Yesterday I spoke of how brilliant and amazing the preface to John’s gospel is, but let me add now that this is not only because of John’s use of the philosophical Greek term logos. In the first verse of the prologue John also tells us three important things about him. We’ll look at one of them today, and the other two tomorrow. The second verse summarizes those three things.
The Word was “in the beginning.” That is, Jesus existed before anything came into being. This means that he, and he alone, was preexistent. In fact, since Jesus created all things, as we are told in verse 3, it is only because he was preexistent that anything else came to be created. If he had not existed and had not made everything that has come to be, nothing else would be. The explanation of everything, including who we are and why we are, is in him.
There are several ways the words “in the beginning” are used in the Bible. In 1 John this same author uses them of the beginning of Christ’s earthly ministry, saying, “That which was from the beginning, which we have heard, which we have seen with our eyes, which we have looked upon and our hands have touched—this we proclaim concerning the Word of life” (1 John 1:1). At the beginning of Genesis, to which John is deliberately referring in the opening of the gospel, “in the beginning” refers to the beginning of creation (Genesis 1:1).
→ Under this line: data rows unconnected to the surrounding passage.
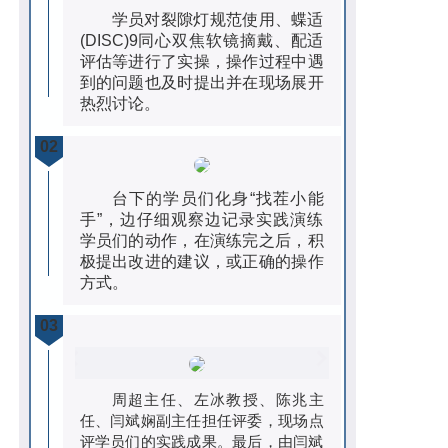
学员对裂隙灯规范使用、蝶适
(DISC)9同心双焦软镜摘戴、配适
评估等进行了实操，操作过程中遇
到的问题也及时提出并在现场展开
热烈讨论。
02
台下的学员们化身“找茬小能
手”，边仔细观察边记录实践演练
学员们的动作，在演练完之后，积
极提出改进的建议，或正确的操作
方式。
03
周超主任、左冰教授、陈兆主
任、闫斌娴副主任
担任评委，现场点
评学员们的实践成果。最后，由闫斌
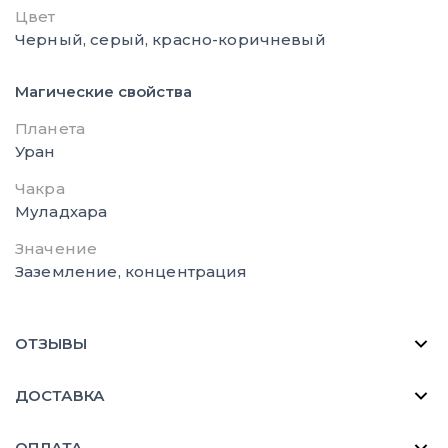
Цвет
Черный, серый, красно-коричневый
Магические свойства
Планета
Уран
Чакра
Муладхара
Значение
Заземление, концентрация
ОТЗЫВЫ
ДОСТАВКА
ОПЛАТА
But here the words go beyond even that, because in the gospel John is looking back beyond Jesus’ earthly life, beyond even the creation of the world, into the infinite reaches of eternity past, and he is saying, “That is where Jesus Christ was.” There was never a moment when he was not existent.
This is what we frequently find in the Bible when we turn to it for an explanation of who Jesus is. He was a man certainly. That is how John and the other disciples came to know him. But when he is truly known, those who come to know him discover that he was before all things. This is how the book of Hebrews begins: “In the past God spoke to our forefathers through the prophets at many times and in various ways, but in these last days he has spoken to use by his Son, whom he appointed heir of all things, and through whom he made the universe” (Hebrews 1:1, 2). In Philippians, in words that were probably part of an early Christian hymn, Paul writes that before becoming man, Jesus was “in very nature God” (Philippians 2:6). That is, he existed with God from the beginning. In the book of Revelation, Jesus is revealed as “the First and the Last” (Revelation 2:8).
These last verses and others like them teach that Jesus can be understood only if he is understood in the context of eternity. And we can understand him only if we realize that he is the eternal God.